ACTIVITY:
Starting at the first line of the data, print each line verbatim up to and including the line bearing "belle promo pour mon inscription très", omitting pictures.

============

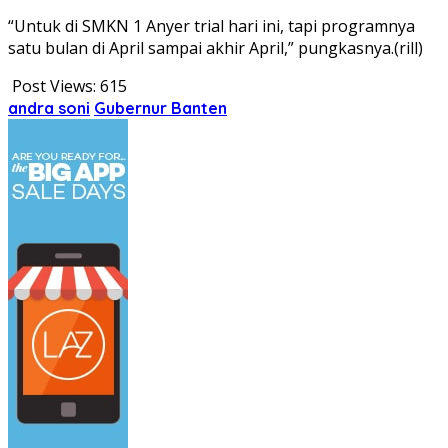
“Untuk di SMKN 1 Anyer trial hari ini, tapi programnya
satu bulan di April sampai akhir April,” pungkasnya.(rill)
Post Views:
615
andra soni
Gubernur Banten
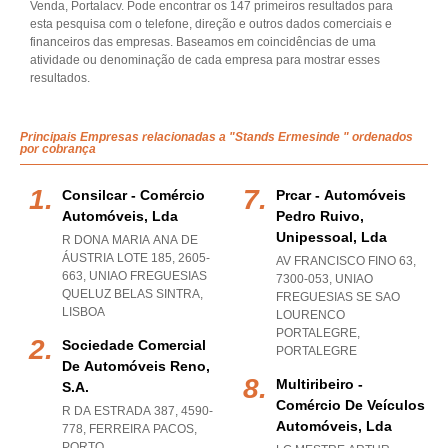
Venda, Portalacv. Pode encontrar os 147 primeiros resultados para
esta pesquisa com o telefone, direção e outros dados comerciais e
financeiros das empresas. Baseamos em coincidências de uma
atividade ou denominação de cada empresa para mostrar esses
resultados.
Principais Empresas relacionadas a "Stands Ermesinde " ordenados
por cobrança
Consilcar - Comércio
Prcar - Automóveis
Automóveis, Lda
Pedro Ruivo,
Unipessoal, Lda
R DONA MARIA ANA DE
ÁUSTRIA LOTE 185, 2605-
AV FRANCISCO FINO 63,
663
,
UNIAO FREGUESIAS
7300-053
,
UNIAO
QUELUZ BELAS SINTRA
,
FREGUESIAS SE SAO
LISBOA
LOURENCO
PORTALEGRE
,
Sociedade Comercial
PORTALEGRE
De Automóveis Reno,
Multiribeiro -
S.a.
Comércio De Veículos
R DA ESTRADA 387, 4590-
Automóveis, Lda
778
,
FERREIRA PACOS
,
PORTO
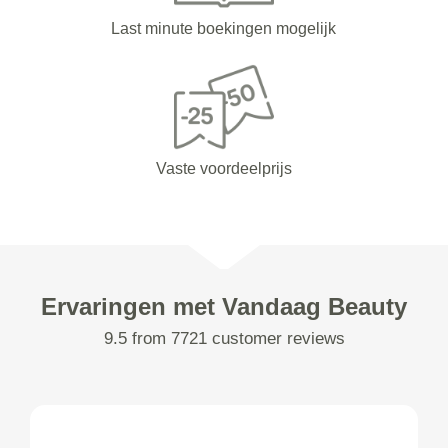
Last minute boekingen mogelijk
Vaste voordeelprijs
Ervaringen met Vandaag Beauty
9.5 from 7721 customer reviews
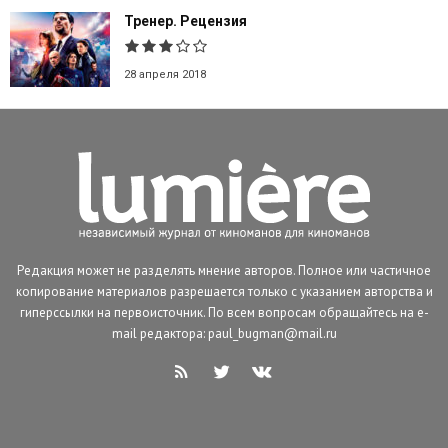
Тренер. Рецензия
28 апреля 2018
Редакция может не разделять мнение авторов. Полное или частичное
копирование материалов разрешается только с указанием авторства и
гиперссылки на первоисточник. По всем вопросам обращайтесь на e-
mail редактора: paul_bugman@mail.ru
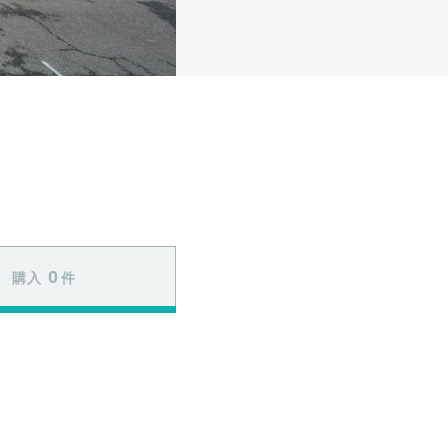
0
購入
件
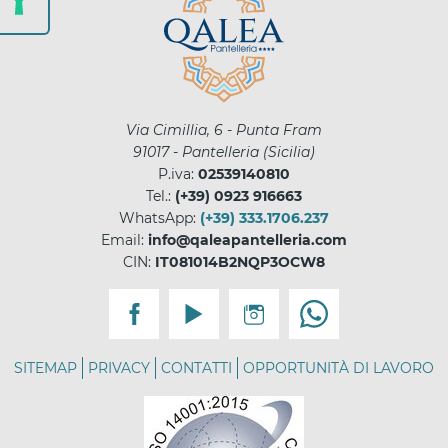
Via Cimillia, 6 - Punta Fram
91017
-
Pantelleria
(
Sicilia
)
P.iva:
02539140810
Tel.:
(+39) 0923 916663
WhatsApp:
(+39) 333.1706.237
Email:
info@qaleapantelleria.com
CIN:
IT081014B2NQP3OCW8
SITEMAP
PRIVACY
CONTATTI
OPPORTUNITÀ DI LAVORO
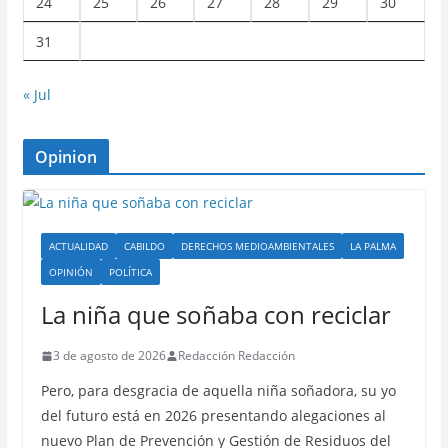
24
25
26
27
28
29
30
31
« Jul
Opinion
ACTUALIDAD
CABILDO
DERECHOS MEDIOAMBIENTALES
LA PALMA
OPINIÓN
POLÍTICA
La niña que soñaba con reciclar
3 de agosto de 2026
Redacción Redacción
Pero, para desgracia de aquella niña soñadora, su yo
del futuro está en 2026 presentando alegaciones al
nuevo Plan de Prevención y Gestión de Residuos del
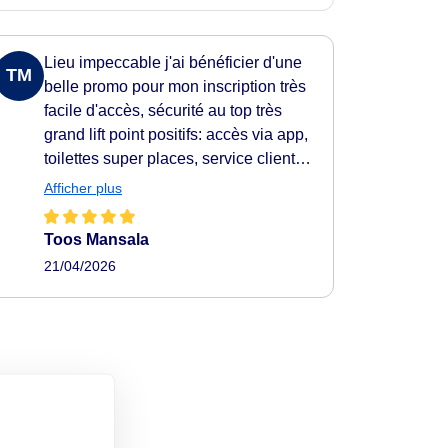
Lieu impeccable j'ai bénéficier d'une
TM
belle promo pour mon inscription très
facile d'accès, sécurité au top très
grand lift point positifs: accès via app,
toilettes super places, service client
disponible à la seconde. Je
Afficher plus
recommande à 100%
Toos Mansala
21/04/2026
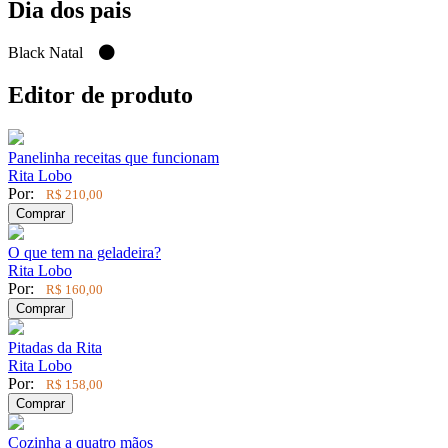
Dia dos pais
Black Natal
Editor de produto
Panelinha receitas que funcionam
Rita Lobo
Por:
R$ 210,00
Comprar
O que tem na geladeira?
Rita Lobo
Por:
R$ 160,00
Comprar
Pitadas da Rita
Rita Lobo
Por:
R$ 158,00
Comprar
Cozinha a quatro mãos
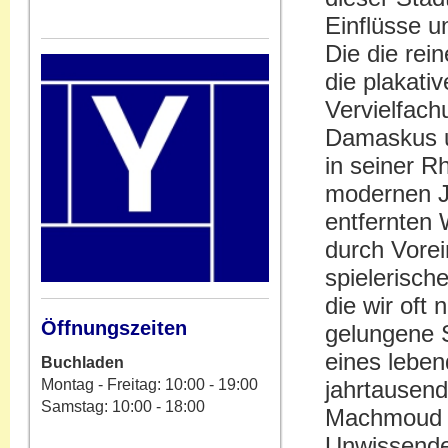
Einflüsse u
Die die rei
die plakati
Vervielfac
Damaskus u
in seiner R
modernen J
entfernten 
durch Vorein
spielerisch
die wir oft
Öffnungszeiten
gelungene 
eines lebe
Buchladen
Montag - Freitag: 10:00 - 19:00
jahrtausend
Samstag: 10:00 - 18:00
Machmoud B
Unwissende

============

RESULT OF THIS EXERCISE:
“Untuk di SMKN 1 Anyer trial hari ini, tapi programnya
satu bulan di April sampai akhir April,” pungkasnya.(rill)
Post Views:
615
andra soni
Gubernur Banten
Venda, Portalacv. Pode encontrar os 147 primeiros resultados para
esta pesquisa com o telefone, direção e outros dados comerciais e
financeiros das empresas. Baseamos em coincidências de uma
atividade ou denominação de cada empresa para mostrar esses
resultados.
Principais Empresas relacionadas a "Stands Ermesinde " ordenados
por cobrança
Consilcar - Comércio
Prcar - Automóveis
Automóveis, Lda
Pedro Ruivo,
Unipessoal, Lda
R DONA MARIA ANA DE
ÁUSTRIA LOTE 185, 2605-
AV FRANCISCO FINO 63,
663
,
UNIAO FREGUESIAS
7300-053
,
UNIAO
QUELUZ BELAS SINTRA
,
FREGUESIAS SE SAO
LISBOA
LOURENCO
PORTALEGRE
,
Sociedade Comercial
PORTALEGRE
De Automóveis Reno,
Multiribeiro -
S.a.
Comércio De Veículos
R DA ESTRADA 387, 4590-
Automóveis, Lda
778
,
FERREIRA PACOS
,
PORTO
Last minute boekingen mogelijk
Vaste voordeelprijs
Ervaringen met Vandaag Beauty
9.5 from 7721 customer reviews
Тренер. Рецензия
28 апреля 2018
Редакция может не разделять мнение авторов. Полное или частичное
копирование материалов разрешается только с указанием авторства и
гиперссылки на первоисточник. По всем вопросам обращайтесь на e-
mail редактора: paul_bugman@mail.ru
0
購入
件
Via Cimillia, 6 - Punta Fram
91017
-
Pantelleria
(
Sicilia
)
P.iva:
02539140810
Tel.:
(+39) 0923 916663
WhatsApp:
(+39) 333.1706.237
Email:
info@qaleapantelleria.com
CIN:
IT081014B2NQP3OCW8
SITEMAP
PRIVACY
CONTATTI
OPPORTUNITÀ DI LAVORO
24
25
26
27
28
29
30
31
« Jul
Opinion
ACTUALIDAD
CABILDO
DERECHOS MEDIOAMBIENTALES
LA PALMA
OPINIÓN
POLÍTICA
La niña que soñaba con reciclar
3 de agosto de 2026
Redacción Redacción
Pero, para desgracia de aquella niña soñadora, su yo
del futuro está en 2026 presentando alegaciones al
nuevo Plan de Prevención y Gestión de Residuos del
Lieu impeccable j'ai bénéficier d'une
TM
belle promo pour mon inscription très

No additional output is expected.